Archiwum z dnia lipiec 26th, 2022

Uber zgodził się wypłacić odszkodowanie

Uber zgodził się zapłacić ponad 2 miliony dolarów (1,68 miliona funtów) w ramach ugody z pozwami wniesionymi przez rząd USA, który twierdzi, że dopłaty za dłuższy czas oczekiwania na pasażerów dyskryminują klientów z niepełnosprawnością.

Ponad tysiąc osób poskarżyło się na regulamin Ubera, czyli dopłaty do kosztów przejazdu. Dopłaty mają zastosowanie, gdy dotarcie pasażera do samochodu zajmuje więcej niż dwie minuty. W większości przypadków płaci się dodatkowo, gdy korzysta się z Uber Pool i prosi o przejazd poza godzinami szczytu, zwanymi Prime Time.

Planowanie trasy z infolinią Uber jest pomocne dzięki sieci połączeń w każdym miejscu. Zaletą uber kontakt telefoniczny jest z pewnością stworzona aplikacja, która przyspiesza cały proces planowania trasy.

Jak podaje Uber, jego polityka zakłada zwrot opłat za dłuższy czas oczekiwania dla pasażerów z niepełnosprawnością, o ile ci pasażerowie powiadomią aplikację, że zostali dodatkowo obciążeni. Uber zdecydował się również na automatyczne odstąpienie od dopłat dla wszystkich pasażerów z niepełnosprawnością.

Uber zgodził się zapłacić 1,7 miliona dolarów pasażerom, aby rozstrzygnąć skargę, stwierdził, że jego kierowcy są niezależnymi wykonawcami, a nie pracownikami. Urzędnicy powiedzieli, że ugoda będzie obejmować rekompensatę dla prawie czterech razy więcej osób, które złożyły skargi do urzędników, jak Uber przewidywał.
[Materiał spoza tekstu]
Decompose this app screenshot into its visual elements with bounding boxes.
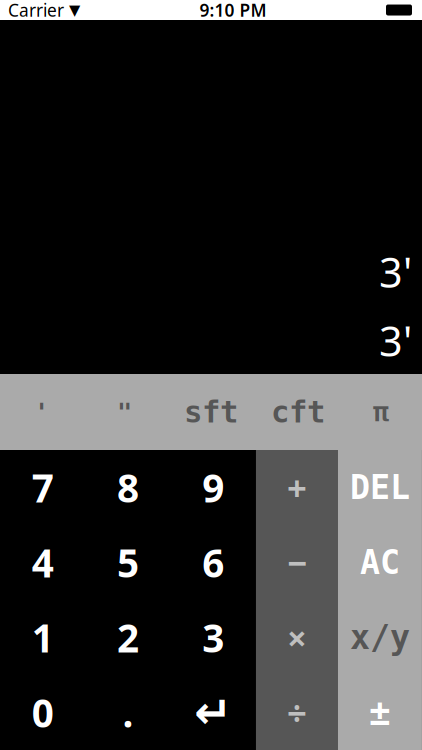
button[interactable]: Multiply <box>256 600 338 675</box>
staticText: 3' <box>379 313 412 368</box>
staticText: 7 <box>32 462 54 513</box>
staticText: 6 <box>202 537 224 588</box>
staticText: x/y <box>350 619 410 656</box>
button[interactable]: 4 <box>0 525 85 600</box>
button[interactable]: sft <box>166 374 256 450</box>
button[interactable]: 7 <box>0 450 85 525</box>
staticText: π <box>373 397 389 427</box>
button[interactable]: ' <box>0 374 83 450</box>
staticText: Carrier <box>8 0 64 22</box>
staticText: DEL <box>350 469 410 506</box>
button[interactable]: 1 <box>0 600 85 675</box>
button[interactable]: Plus <box>256 450 338 525</box>
button[interactable]: Delete <box>338 450 422 525</box>
staticText: ↵ <box>194 687 232 738</box>
staticText: 1 <box>32 612 54 663</box>
button[interactable]: " <box>83 374 166 450</box>
button[interactable]: 9 <box>171 450 256 525</box>
staticText: " <box>117 398 132 426</box>
staticText: ÷ <box>287 690 307 736</box>
staticText: sft <box>184 395 238 429</box>
button[interactable]: All clear <box>338 525 422 600</box>
button[interactable]: Swap x and y <box>338 600 422 675</box>
staticText: ± <box>369 692 391 733</box>
staticText: AC <box>360 544 400 581</box>
button[interactable]: 0 <box>0 675 85 750</box>
staticText: ' <box>34 398 49 426</box>
button[interactable]: Divide <box>256 675 338 750</box>
staticText: 0 <box>32 687 54 738</box>
button[interactable]: cft <box>256 374 340 450</box>
staticText: cft <box>271 395 325 429</box>
button[interactable]: Plus minus <box>338 675 422 750</box>
staticText: 8 <box>117 462 139 513</box>
staticText: 9:10 PM <box>200 0 266 22</box>
button[interactable]: Decimal point <box>85 675 171 750</box>
staticText: × <box>287 614 307 660</box>
staticText: 3' <box>379 244 412 299</box>
staticText: ▼ <box>69 2 80 18</box>
staticText: 4 <box>32 537 54 588</box>
staticText: 3 <box>202 612 224 663</box>
button[interactable]: 2 <box>85 600 171 675</box>
button[interactable]: π <box>340 374 422 450</box>
staticText: 2 <box>117 612 139 663</box>
button[interactable]: 6 <box>171 525 256 600</box>
staticText: 5 <box>117 537 139 588</box>
button[interactable]: Enter <box>171 675 256 750</box>
button[interactable]: Minus <box>256 525 338 600</box>
staticText: . <box>122 687 134 738</box>
staticText: 9 <box>202 462 224 513</box>
button[interactable]: 8 <box>85 450 171 525</box>
button[interactable]: 5 <box>85 525 171 600</box>
button[interactable]: 3 <box>171 600 256 675</box>
staticText: − <box>287 540 307 586</box>
staticText: + <box>287 464 307 510</box>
Zarzucają Uberowi, że polityka pobierania opłat od pasażerów oczekujących na wózki inwalidzkie na najbardziej ruchliwych stacjach narusza prawa obywatelskie i prawa osób niepełnosprawnych. Obecna polityka agencji polega na naliczaniu 10-minutowych kar za czas oczekiwania tylko tym klientom, którzy oczekują na wózki inwalidzkie, ambulatory lub urządzenia wspomagające na stacjach z ograniczonym dostępem.

To nie pierwszy raz, kiedy Uber odpiera zarzuty o niesprawiedliwe traktowanie osób z niepełnosprawnością.

Uber nie jest jedyną firmą doświadczającą problemów z kierowcami. W zeszłym roku niewidomej kobiecie z San Francisco nakazano zapłacić 1,1 mln dolarów po tym, jak 14 razy odmówiono jej przejazdu. A w Wielkiej Brytanii medalista paraolimpijski Jack Hunter-Spivey powiedział, że kierowcy Ubera i innych firm regularnie odjeżdżali, gdy widzieli sportowca na wózku.